*** DATA SUPPLIED

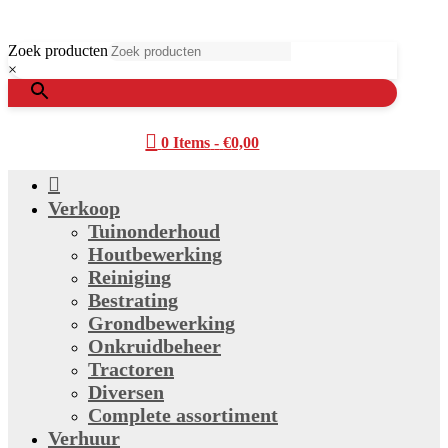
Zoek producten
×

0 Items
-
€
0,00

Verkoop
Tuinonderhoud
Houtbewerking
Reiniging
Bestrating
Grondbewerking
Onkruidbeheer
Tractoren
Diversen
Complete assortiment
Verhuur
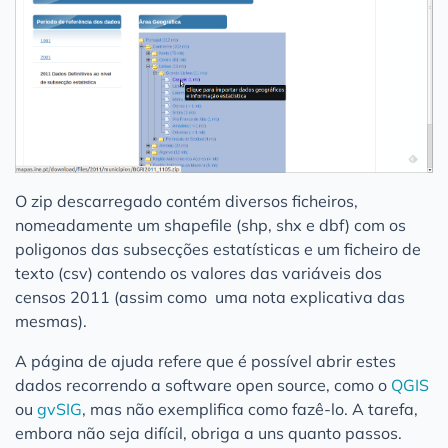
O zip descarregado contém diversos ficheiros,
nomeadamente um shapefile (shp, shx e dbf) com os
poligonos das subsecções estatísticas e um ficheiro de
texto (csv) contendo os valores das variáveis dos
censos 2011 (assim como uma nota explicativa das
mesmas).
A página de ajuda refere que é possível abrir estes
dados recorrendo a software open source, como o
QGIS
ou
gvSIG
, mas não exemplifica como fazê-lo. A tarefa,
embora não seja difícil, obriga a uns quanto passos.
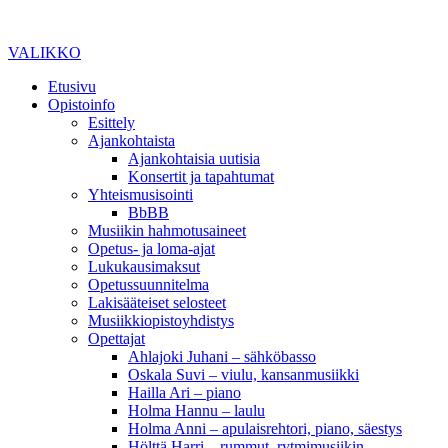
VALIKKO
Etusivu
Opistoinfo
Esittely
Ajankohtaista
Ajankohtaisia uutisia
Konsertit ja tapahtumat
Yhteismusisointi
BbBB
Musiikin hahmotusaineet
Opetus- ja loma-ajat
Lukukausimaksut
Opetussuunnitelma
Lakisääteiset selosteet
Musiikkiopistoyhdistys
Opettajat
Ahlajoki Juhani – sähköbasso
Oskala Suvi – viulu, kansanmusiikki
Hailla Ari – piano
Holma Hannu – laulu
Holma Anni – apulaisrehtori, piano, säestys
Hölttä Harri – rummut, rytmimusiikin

******
*** DATA SUPPLIED

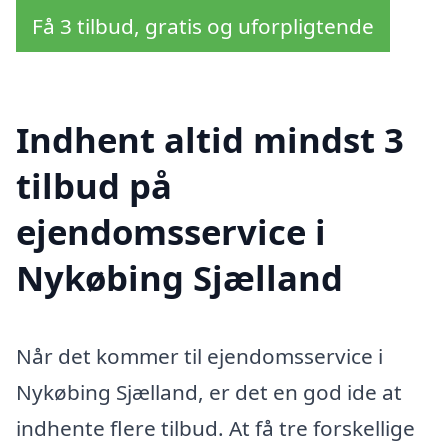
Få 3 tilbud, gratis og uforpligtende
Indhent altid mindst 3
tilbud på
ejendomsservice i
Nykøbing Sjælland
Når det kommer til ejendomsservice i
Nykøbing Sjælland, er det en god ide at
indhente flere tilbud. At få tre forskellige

******
*** DATA SUPPLIED

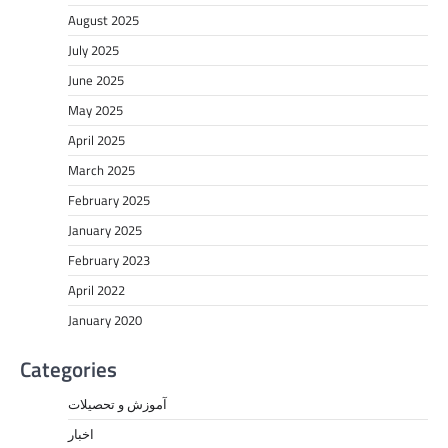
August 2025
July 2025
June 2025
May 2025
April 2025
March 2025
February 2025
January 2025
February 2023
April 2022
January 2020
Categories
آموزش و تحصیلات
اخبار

******

*TASK TO CARRY OUT*
With the pictures omitted, restate word for word the lines above from the line that has "censos 2011 (assim" up to and including the line that has "Hölttä Harri – rummut, rytmimusiikin", and no other lines.

*ANSWER*
censos 2011 (assim como uma nota explicativa das
mesmas).
A página de ajuda refere que é possível abrir estes
dados recorrendo a software open source, como o
QGIS
ou
gvSIG
, mas não exemplifica como fazê-lo. A tarefa,
embora não seja difícil, obriga a uns quanto passos.
VALIKKO
Etusivu
Opistoinfo
Esittely
Ajankohtaista
Ajankohtaisia uutisia
Konsertit ja tapahtumat
Yhteismusisointi
BbBB
Musiikin hahmotusaineet
Opetus- ja loma-ajat
Lukukausimaksut
Opetussuunnitelma
Lakisääteiset selosteet
Musiikkiopistoyhdistys
Opettajat
Ahlajoki Juhani – sähköbasso
Oskala Suvi – viulu, kansanmusiikki
Hailla Ari – piano
Holma Hannu – laulu
Holma Anni – apulaisrehtori, piano, säestys
Hölttä Harri – rummut, rytmimusiikin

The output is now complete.